Earlier, about a dozen people had lined up along the bar to take advantage of the Random House tab. The crowd seemed Williamsburg-friendly, no unnecessary frock or headpiece in sight, and no clattering of high-end shoes. Which is to say, neither Ms. Spiegel nor Ms. Grau had been able to make it. 

Near the entrance sat one Mya Spalter, the assistant to Mr. LaValle’s editor, Chris Jackson. Sitting alongside a group of her fellow Spiegel & Grau assistants, Ms. Spalter smiled happily and said that Big Machine was the best book she’d worked on in all her time working for the imprint. Having the party at the bar was her idea: “I wanted it to be an actual party,” she said, not just a bunch of people milling around in a white room drinking “wine out of paper cups.”

Despite the recent turmoil at Random House, which saw the Spiegel & Grau imprint moved into the company’s flagship unit from the now dissolved Doubleday division, Ms. Spalter and the other assistants gushed about their jobs with the kind of glee one might expect to hear from grammar school students talking about their ambitions as astronauts. 

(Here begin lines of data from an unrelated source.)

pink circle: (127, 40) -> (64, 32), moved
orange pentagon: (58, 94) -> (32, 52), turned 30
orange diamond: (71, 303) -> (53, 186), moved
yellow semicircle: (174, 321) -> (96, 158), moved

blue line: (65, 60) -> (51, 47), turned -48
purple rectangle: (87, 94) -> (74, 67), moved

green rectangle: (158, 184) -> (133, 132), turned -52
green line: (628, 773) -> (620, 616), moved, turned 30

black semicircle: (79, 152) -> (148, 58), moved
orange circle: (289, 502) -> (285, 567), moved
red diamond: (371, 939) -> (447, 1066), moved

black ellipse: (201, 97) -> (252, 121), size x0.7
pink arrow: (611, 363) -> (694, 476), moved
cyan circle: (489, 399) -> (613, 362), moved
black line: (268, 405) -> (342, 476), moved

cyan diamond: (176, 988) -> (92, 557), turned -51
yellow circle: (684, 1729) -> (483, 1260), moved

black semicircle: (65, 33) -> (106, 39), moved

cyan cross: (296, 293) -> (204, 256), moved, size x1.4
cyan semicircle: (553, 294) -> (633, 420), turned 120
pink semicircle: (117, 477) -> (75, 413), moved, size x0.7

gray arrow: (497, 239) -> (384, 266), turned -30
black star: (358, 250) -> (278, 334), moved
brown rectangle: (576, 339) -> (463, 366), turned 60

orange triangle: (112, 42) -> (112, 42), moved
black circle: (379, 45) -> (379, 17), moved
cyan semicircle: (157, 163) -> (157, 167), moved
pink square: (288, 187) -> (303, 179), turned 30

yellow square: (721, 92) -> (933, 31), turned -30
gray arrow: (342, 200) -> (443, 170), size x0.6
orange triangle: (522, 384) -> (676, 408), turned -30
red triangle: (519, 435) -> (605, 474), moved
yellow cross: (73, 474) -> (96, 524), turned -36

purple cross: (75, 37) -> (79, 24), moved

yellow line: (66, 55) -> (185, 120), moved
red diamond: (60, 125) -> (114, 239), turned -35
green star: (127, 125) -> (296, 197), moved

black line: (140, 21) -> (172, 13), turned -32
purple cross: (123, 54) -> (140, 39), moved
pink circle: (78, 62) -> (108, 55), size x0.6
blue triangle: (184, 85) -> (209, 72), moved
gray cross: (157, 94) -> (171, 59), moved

Around 8:15, the attendees were herded into the garden area behind Maracuja, where Mr. LaValle gave a short, off-the-cuff speech thanking those who had gathered to celebrate him and giving a hat tip to those in the crowd who remembered him from his college years. “For those of you who knew me back then … I was kind of a hot mess,” he said. “Here’s to coming back from being a hot mess.”

He concluded his brief remarks by inviting everyone to hurry up and get some beer, since the Random House tab was going to be closed out “sooner or later.”

“Sooner rather than later,” his editor specified.